La porta, come sempre non chiusa a chiave, si aprì.

Avvertii immediatamente il puzzo di fumo di tabacco bruciato, tabacco che io per mia fortuna non consumavo né lui consumava me. Protendendo in avanti la pistola in direzione della porta comunicante con il mio ufficio, avanzai con lentezza. Giunto che fui di fianco alla porta, mi piazzai di lato e allungai la mano sopra la maniglia. Quindi con rapidità la abbassai e abbassandomi a mia volta mi catapultai nella stanza buia e silenziosa. Non potei fare a meno di sentire l’odore – il tanfo per me – di sigarette, qui maggiore che non nella stanza adiacente. 

Due lingue di fuoco immediatamente seguite dal fragore degli spari scattarono, giallastre, nella mia direzione, seppure ben sopra la mia testa.

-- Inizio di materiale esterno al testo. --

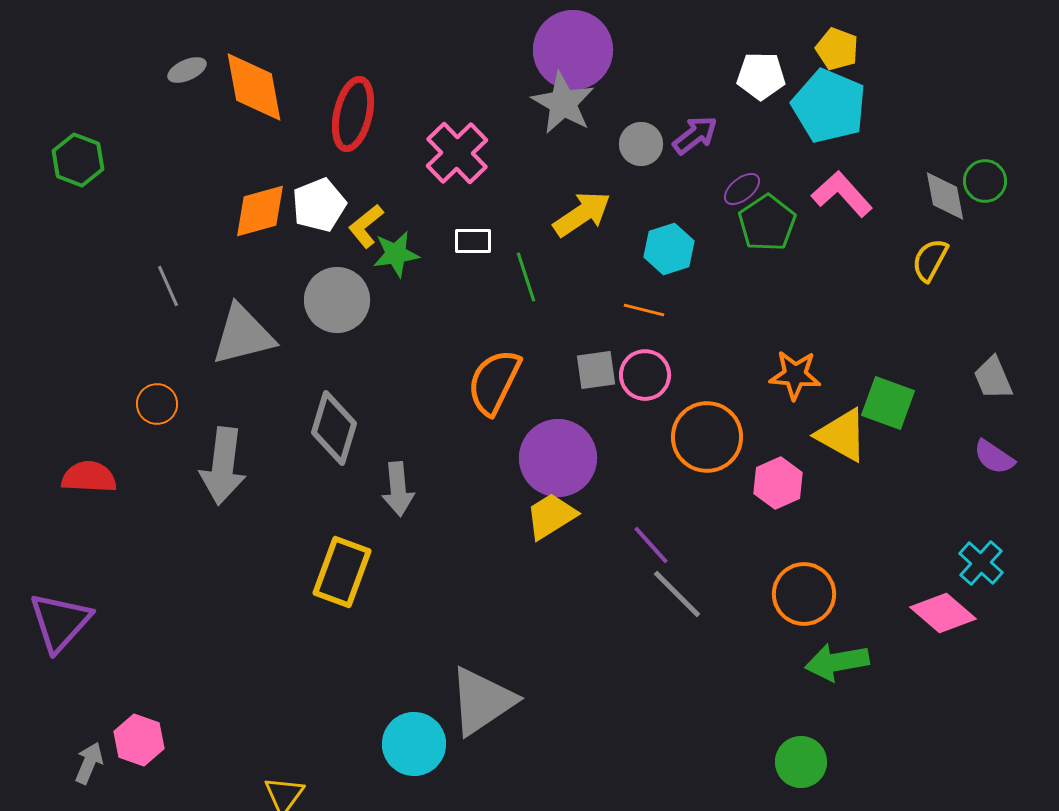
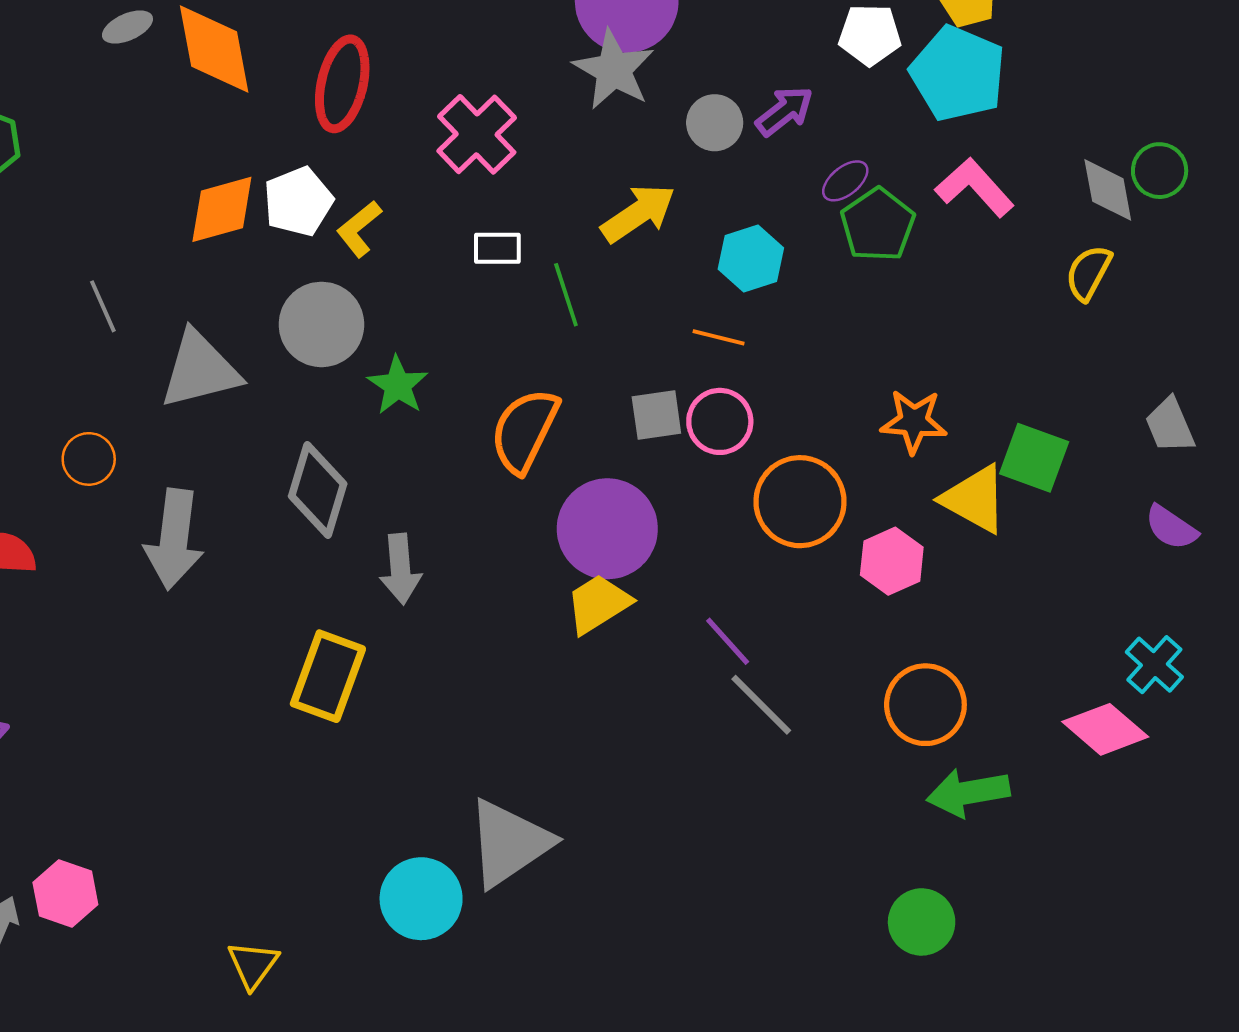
green star: (396, 254) -> (398, 385), moved, turned -30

Esplosi a mia volta due colpi, subito dopo prendendo a rotolare alla mia destra, dove sapevo trovarsi la scrivania, che non solo era il mobile più notevole presente nella stanza ma anche quello più sicuro dietro il quale nascondermi, baluardo ai proiettili sparatimi contro.

Infatti la gragnuola di pallottole provenienti da due armi diverse riprese, senza però che riuscissero a colpirmi. Strisciando lungo il pavimento feci capolino per puntare poi la canna della 38 in direzione della sagoma illuminata dal riverbero degli spari. Premetti il grilletto una volta soltanto, basandomi sul bagliore prodotto dall’arma indirizzatami contro. Un grido di dolore seguito al mio sparo, seguito a sua volta dal tonfo metallico dell’arma caduta sul pavimento. L’altro compare si scagliò verso la porta spalancata, ed io lo seguii facendo in tempo a raggiungerlo prima che si abbandonasse il corridoio. Alla luce di questo potei distinguere una figura maschile sufficientemente alta sebbene tozza, che avvertendo la mia presenza si voltò con l’arma in pugno. Sparai per primo, un colpo diretto al suo torace. Urlò, come il compare, e smise quindi di agitarsi.